From the entries below, output the line with "Czarno-złote" and each following line up to and including the line with "Articles Similaires", exactly as written.

[Stored items]
Content starts
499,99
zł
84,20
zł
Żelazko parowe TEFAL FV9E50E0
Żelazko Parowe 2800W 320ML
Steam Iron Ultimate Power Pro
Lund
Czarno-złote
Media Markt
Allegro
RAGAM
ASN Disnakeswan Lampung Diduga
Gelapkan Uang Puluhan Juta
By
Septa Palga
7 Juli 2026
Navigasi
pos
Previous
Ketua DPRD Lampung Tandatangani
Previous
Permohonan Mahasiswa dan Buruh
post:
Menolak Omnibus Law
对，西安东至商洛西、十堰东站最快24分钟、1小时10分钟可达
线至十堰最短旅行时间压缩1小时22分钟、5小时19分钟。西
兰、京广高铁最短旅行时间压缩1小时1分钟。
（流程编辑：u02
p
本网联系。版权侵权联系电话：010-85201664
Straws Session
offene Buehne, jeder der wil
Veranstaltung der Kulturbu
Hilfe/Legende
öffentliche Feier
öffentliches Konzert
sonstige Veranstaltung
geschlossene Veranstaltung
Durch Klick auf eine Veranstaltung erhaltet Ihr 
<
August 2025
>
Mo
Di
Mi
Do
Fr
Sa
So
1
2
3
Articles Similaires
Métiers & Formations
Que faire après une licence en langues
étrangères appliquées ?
Content ends
Content starts
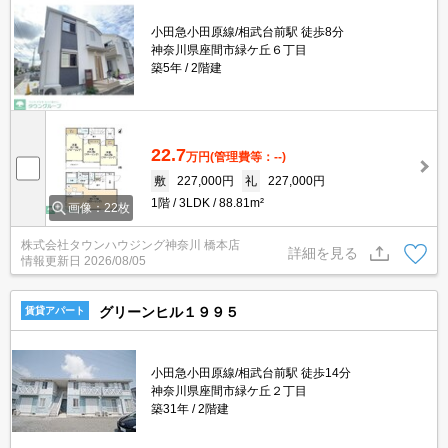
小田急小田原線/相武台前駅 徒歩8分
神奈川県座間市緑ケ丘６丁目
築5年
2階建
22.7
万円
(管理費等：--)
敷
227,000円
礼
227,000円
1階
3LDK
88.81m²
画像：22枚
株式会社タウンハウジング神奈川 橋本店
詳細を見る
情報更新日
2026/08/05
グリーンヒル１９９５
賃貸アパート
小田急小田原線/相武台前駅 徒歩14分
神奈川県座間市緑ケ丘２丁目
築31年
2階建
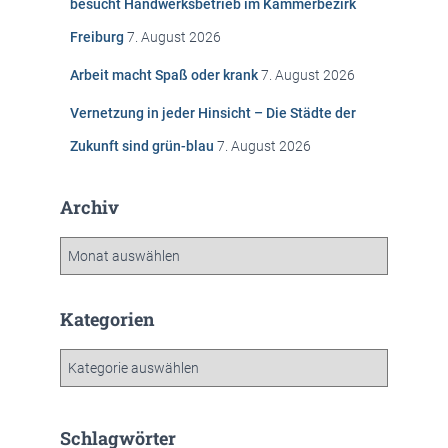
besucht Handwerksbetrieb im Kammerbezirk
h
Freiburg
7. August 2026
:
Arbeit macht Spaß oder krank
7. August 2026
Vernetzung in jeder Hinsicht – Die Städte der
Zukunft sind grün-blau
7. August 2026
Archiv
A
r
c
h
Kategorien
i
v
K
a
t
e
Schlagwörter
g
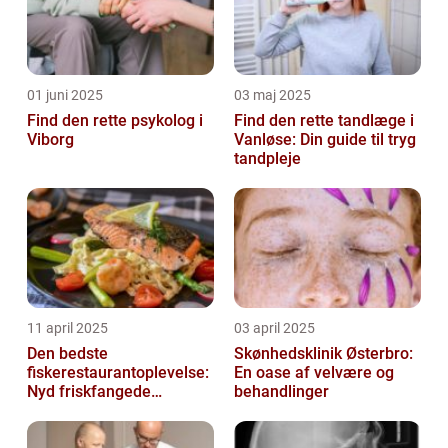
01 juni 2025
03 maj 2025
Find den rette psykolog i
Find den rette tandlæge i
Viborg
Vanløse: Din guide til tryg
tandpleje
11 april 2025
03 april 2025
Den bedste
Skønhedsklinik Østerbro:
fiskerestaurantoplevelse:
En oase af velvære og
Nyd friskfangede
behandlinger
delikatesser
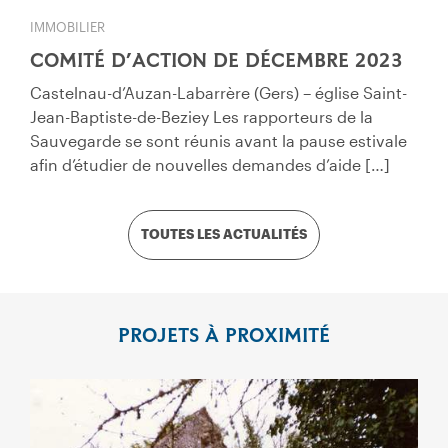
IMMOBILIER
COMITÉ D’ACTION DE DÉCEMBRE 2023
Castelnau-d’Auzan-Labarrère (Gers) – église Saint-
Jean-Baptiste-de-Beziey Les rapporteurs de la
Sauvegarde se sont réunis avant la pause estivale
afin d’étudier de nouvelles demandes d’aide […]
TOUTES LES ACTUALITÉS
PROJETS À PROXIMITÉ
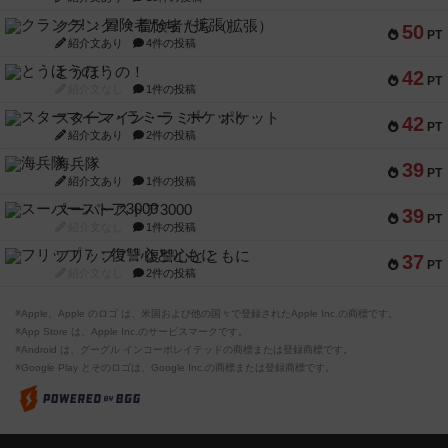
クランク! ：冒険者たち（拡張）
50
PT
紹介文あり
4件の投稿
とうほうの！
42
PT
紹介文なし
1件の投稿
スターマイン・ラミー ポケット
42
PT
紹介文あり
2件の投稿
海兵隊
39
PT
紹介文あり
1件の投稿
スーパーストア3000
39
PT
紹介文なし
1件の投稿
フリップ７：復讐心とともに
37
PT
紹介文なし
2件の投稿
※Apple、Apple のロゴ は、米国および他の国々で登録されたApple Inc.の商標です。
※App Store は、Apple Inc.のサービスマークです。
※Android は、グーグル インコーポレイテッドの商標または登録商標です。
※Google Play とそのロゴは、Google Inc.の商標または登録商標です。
Content ends
> [YOUR RESPONSE]
Czarno-złote
Media Markt
Allegro
RAGAM
ASN Disnakeswan Lampung Diduga
Gelapkan Uang Puluhan Juta
By
Septa Palga
7 Juli 2026
Navigasi
pos
Previous
Ketua DPRD Lampung Tandatangani
Previous
Permohonan Mahasiswa dan Buruh
post:
Menolak Omnibus Law
对，西安东至商洛西、十堰东站最快24分钟、1小时10分钟可达
线至十堰最短旅行时间压缩1小时22分钟、5小时19分钟。西
兰、京广高铁最短旅行时间压缩1小时1分钟。
（流程编辑：u02
p
本网联系。版权侵权联系电话：010-85201664
Straws Session
offene Buehne, jeder der wil
Veranstaltung der Kulturbu
Hilfe/Legende
öffentliche Feier
öffentliches Konzert
sonstige Veranstaltung
geschlossene Veranstaltung
Durch Klick auf eine Veranstaltung erhaltet Ihr 
<
August 2025
>
Mo
Di
Mi
Do
Fr
Sa
So
1
2
3
Articles Similaires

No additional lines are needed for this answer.